The user interface and the visualizations had to address:
• quality of the match
• alignment of the sequence, relative to the query protein
• clustering of results (sometimes hundreds)
• user choice of structure
• display of annotated features
• interactive connection between sequence and structure
• display of additional protein information
• alignment of the sequence, relative to the query protein
• clustering of results (sometimes hundreds)
• user choice of structure
• display of annotated features
• interactive connection between sequence and structure
• display of additional protein information
The primary audience for this resource were researchers in the life sciences without structural biology background.
The goal was to provide easy access to 3D structures, while maintaining an interactive connection between sequence and structure.
Other considerations were to follow established conventions for the display of structures. As the default view, we chose the Ribbon display, because it provides secondary structure elements and makes it easy to follow the sequence through the 3d structure.
The color schemes that were prototyped to convey secondary structure elements, amino acid composition, and conservation: when seen in color blind simulation, blue and yellow hues are best preserved; contrast is best in the bottom row.
When proteins fold into their final shape, they follow three patterns, called secondary structure: the corkscrew-like ‘coils’, the flat ‘sheets’, and free-form ‘loops’. We decided on a color scheme for the structures that was colorblind-safe.
The three secondary structure elements are also represented by different shapes in the sequence view.
The quality of the match for the entire structure is expressed in a percentage. Per amino acid, a mismatch is color-encoded by increasing darkness. A poorly matched structure would therefore appear to have a lot of dark spots.

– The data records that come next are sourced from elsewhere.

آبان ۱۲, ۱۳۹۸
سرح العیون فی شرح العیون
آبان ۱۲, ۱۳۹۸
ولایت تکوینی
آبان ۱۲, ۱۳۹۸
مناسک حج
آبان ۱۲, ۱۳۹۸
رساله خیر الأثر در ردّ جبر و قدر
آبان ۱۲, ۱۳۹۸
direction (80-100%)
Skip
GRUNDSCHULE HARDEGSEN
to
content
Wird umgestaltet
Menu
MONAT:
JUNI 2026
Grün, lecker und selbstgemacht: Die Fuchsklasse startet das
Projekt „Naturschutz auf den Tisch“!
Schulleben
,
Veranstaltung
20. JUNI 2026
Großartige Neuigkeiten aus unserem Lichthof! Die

The Aquaria user interface comprises five panels: a 3D view (A) shows the currently selected 3D structure with various rendering modes using the same colour scheme as applied for all structures and aggregates (E) that match a given user query entered through the search field (B). A white background is used to visually connect the sequence being rendered in the 3D view and its cluster in the matching sequences panel (E). Panels on either side give information about the Uniprot entry corresponding to the query (B) and its function (C), as well as details of the structure (D) being shown in the 3D view.
Ease of search: users can input a protein name, e.g., ‘insulin’, or a UniProt identifier, and an auto-complete function would suggest matches in the database. We decided to show the structure with the longest alignment and best match in the 3D view in the center of the window. Users can then dig into the search results (below) and select alternate structures for display. To the left and right we display information about the protein and the structure, sourced from Uniprot and PDB.

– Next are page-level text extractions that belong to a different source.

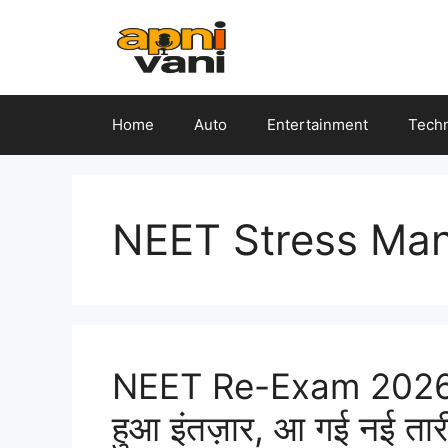
Skip
to
content
Home
Auto
Entertainment
Tech
NEET Stress Ma
NEET Re-Exam 2026 
हुआ इंतज़ार, आ गई नई तार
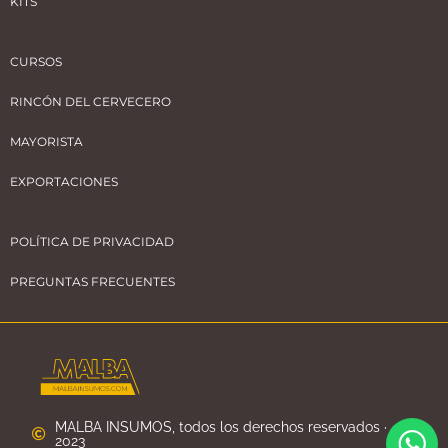
KITS
CURSOS
RINCÓN DEL CERVECERO
MAYORISTA
EXPORTACIONES
POLÍTICA DE PRIVACIDAD
PREGUNTAS FRECUENTES
MALBA INSUMOS, todos los derechos reservados ·
2023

We had to devise a compact way to display the results, which often number in the hundreds. We decided to cluster results into groups, arranged by sequence alignment. The glyph representing a group shows the shared secondary structure elements. The color indicates the quality of the match. A numeric label shows the size of the cluster. Users can drill down into these groups. When expanded, a fan of subgroups opens up, sorted by third-order conformation: monomer, dimer, etc. These subgroups expand in turn to show individual structures, sorted by quality.
Next to the tab for results is a tab for annotated features. When selected, users see an array of annotations that can be selected to color the structure.
* as of August 10, 2019, UniProt.org held sequences for 560,537 manually annotated and reviewed proteins (SwissProt), and 167,761,270 that were automatically annotated and not reviewed (trEMBL).
** wwpdb.org had a total of 161,554 structures deposited as of Aug 10, 2019.